Records contained in a dataset
┄┄┄┄┄┄┄┄┄┄

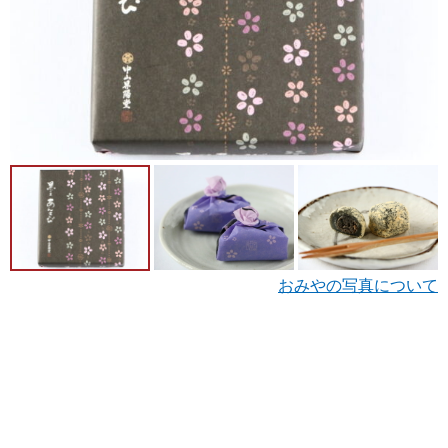
おみやの写真について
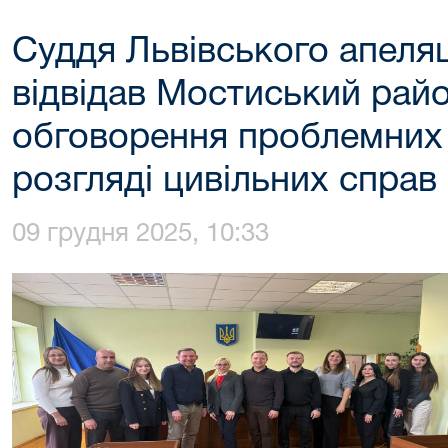
Суддя Львівського апеляц
відвідав Мостиський рай
обговорення проблемних
розгляді цивільних справ
09 грудня 2025, 10:33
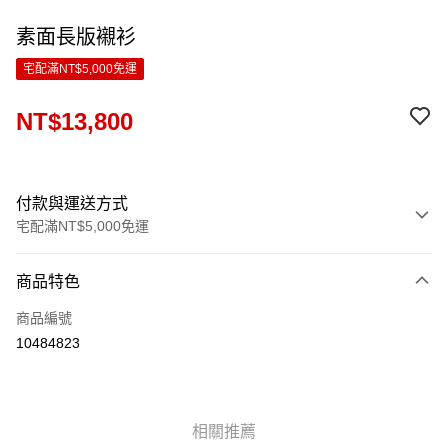
素面長版襯衫
宅配滿NT$5,000免運
NT$13,800
付款與運送方式
宅配滿NT$5,000免運
付款方式
商品特色
信用卡一次付款
商品編號
LINE Pay
10484823
Apple Pay
ATM付款
相關推薦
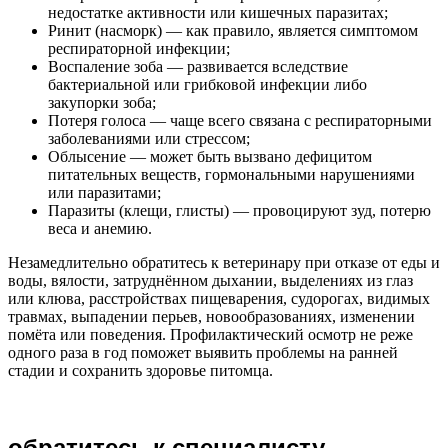
недостатке активности или кишечных паразитах;
Ринит (насморк) — как правило, является симптомом
респираторной инфекции;
Воспаление зоба — развивается вследствие
бактериальной или грибковой инфекции либо
закупорки зоба;
Потеря голоса — чаще всего связана с респираторными
заболеваниями или стрессом;
Облысение — может быть вызвано дефицитом
питательных веществ, гормональными нарушениями
или паразитами;
Паразиты (клещи, глисты) — провоцируют зуд, потерю
веса и анемию.
Незамедлительно обратитесь к ветеринару при отказе от еды и
воды, вялости, затруднённом дыхании, выделениях из глаз
или клюва, расстройствах пищеварения, судорогах, видимых
травмах, выпадении перьев, новообразованиях, изменении
помёта или поведения. Профилактический осмотр не реже
одного раза в год поможет выявить проблемы на ранней
стадии и сохранить здоровье питомца.
обратитесь к специалисту,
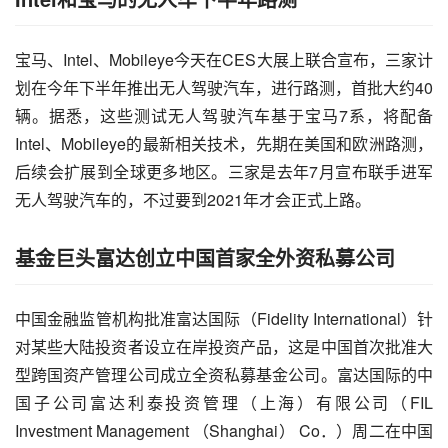
宝马、Intel、Mobileye今天在CES大展上联合宣布，三家计
划在今年下半年推出无人驾驶
汽车
，进行路测，首批大约40
辆。据悉，这些测试无人驾驶汽车基于宝马7系，将配备
Intel、Mobileye的最新相关技术，先期在美国和欧洲路测，
后续会扩展到全球更多地区。三家是去年7月宣布联手进军
无人驾驶汽车的，不过要到2021年才会正式上路。
基金巨头富达创立中国首家全外资私募公司
中国金融监管机构批准富达国际（Fidelity International）针
对某些大陆
投资
者设立在岸投资产品，这是中国首次批准大
型跨国资产管理公司成立全资私募基金公司。富达国际的中
国子公司富达利泰投资管理（上海）有限公司（FIL 
Investment Management （Shanghai） Co．）周二在中国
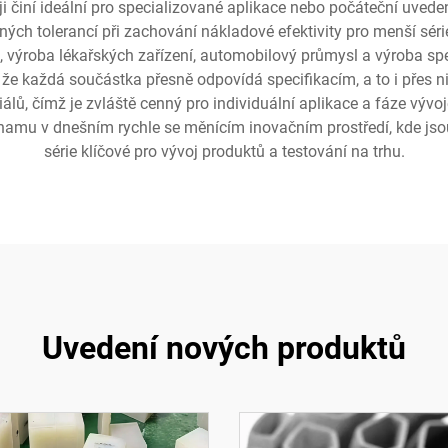
ji činí ideální pro specializované aplikace nebo počáteční uveden
ných tolerancí při zachování nákladové efektivity pro menší séri
, výroba lékařských zařízení, automobilový průmysl a výroba sp
ují, že každá součástka přesně odpovídá specifikacím, a to i přes 
riálů, čímž je zvláště cenný pro individuální aplikace a fáze výv
mu v dnešním rychle se měnícím inovačním prostředí, kde jsou 
série klíčové pro vývoj produktů a testování na trhu.
Uvedení nových produktů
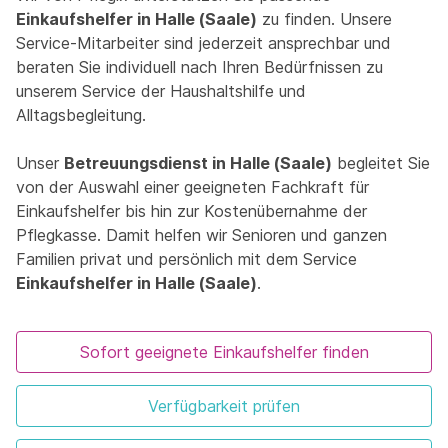
Einkaufshelfer in Halle (Saale)
zu finden. Unsere
Service-Mitarbeiter sind jederzeit ansprechbar und
beraten Sie individuell nach Ihren Bedürfnissen zu
unserem Service der Haushaltshilfe und
Alltagsbegleitung.
Unser
Betreuungsdienst in Halle (Saale)
begleitet Sie
von der Auswahl einer geeigneten Fachkraft für
Einkaufshelfer bis hin zur Kostenübernahme der
Pflegkasse. Damit helfen wir Senioren und ganzen
Familien privat und persönlich mit dem Service
Einkaufshelfer in Halle (Saale)
.
Sofort geeignete Einkaufshelfer finden
Verfügbarkeit prüfen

┄┄┄┄┄┄┄┄┄┄

### Task requirements
Please print the data above once more, exactly and without images.

### Exercise result
おみやの写真について
Суддя Львівського апеляц
відвідав Мостиський рай
обговорення проблемних
розгляді цивільних справ
09 грудня 2025, 10:33
素面長版襯衫
宅配滿NT$5,000免運
NT$13,800
付款與運送方式
宅配滿NT$5,000免運
付款方式
商品特色
信用卡一次付款
商品編號
LINE Pay
10484823
Apple Pay
ATM付款
相關推薦
недостатке активности или кишечных паразитах;
Ринит (насморк) — как правило, является симптомом
респираторной инфекции;
Воспаление зоба — развивается вследствие
бактериальной или грибковой инфекции либо
закупорки зоба;
Потеря голоса — чаще всего связана с респираторными
заболеваниями или стрессом;
Облысение — может быть вызвано дефицитом
питательных веществ, гормональными нарушениями
или паразитами;
Паразиты (клещи, глисты) — провоцируют зуд, потерю
веса и анемию.
Незамедлительно обратитесь к ветеринару при отказе от еды и
воды, вялости, затруднённом дыхании, выделениях из глаз
или клюва, расстройствах пищеварения, судорогах, видимых
травмах, выпадении перьев, новообразованиях, изменении
помёта или поведения. Профилактический осмотр не реже
одного раза в год поможет выявить проблемы на ранней
стадии и сохранить здоровье питомца.
обратитесь к специалисту,
宝马、Intel、Mobileye今天在CES大展上联合宣布，三家计
划在今年下半年推出无人驾驶
汽车
，进行路测，首批大约40
辆。据悉，这些测试无人驾驶汽车基于宝马7系，将配备
Intel、Mobileye的最新相关技术，先期在美国和欧洲路测，
后续会扩展到全球更多地区。三家是去年7月宣布联手进军
无人驾驶汽车的，不过要到2021年才会正式上路。
基金巨头富达创立中国首家全外资私募公司
中国金融监管机构批准富达国际（Fidelity International）针
对某些大陆
投资
者设立在岸投资产品，这是中国首次批准大
型跨国资产管理公司成立全资私募基金公司。富达国际的中
国子公司富达利泰投资管理（上海）有限公司（FIL 
Investment Management （Shanghai） Co．）周二在中国
ji činí ideální pro specializované aplikace nebo počáteční uveden
ných tolerancí při zachování nákladové efektivity pro menší séri
, výroba lékařských zařízení, automobilový průmysl a výroba sp
ují, že každá součástka přesně odpovídá specifikacím, a to i přes 
riálů, čímž je zvláště cenný pro individuální aplikace a fáze výv
mu v dnešním rychle se měnícím inovačním prostředí, kde jsou 
série klíčové pro vývoj produktů a testování na trhu.
Uvedení nových produktů
Einkaufshelfer in Halle (Saale)
zu finden. Unsere
Service-Mitarbeiter sind jederzeit ansprechbar und
beraten Sie individuell nach Ihren Bedürfnissen zu
unserem Service der Haushaltshilfe und
Alltagsbegleitung.
Unser
Betreuungsdienst in Halle (Saale)
begleitet Sie
von der Auswahl einer geeigneten Fachkraft für
Einkaufshelfer bis hin zur Kostenübernahme der
Pflegkasse. Damit helfen wir Senioren und ganzen
Familien privat und persönlich mit dem Service
Einkaufshelfer in Halle (Saale)
.
Sofort geeignete Einkaufshelfer finden
Verfügbarkeit prüfen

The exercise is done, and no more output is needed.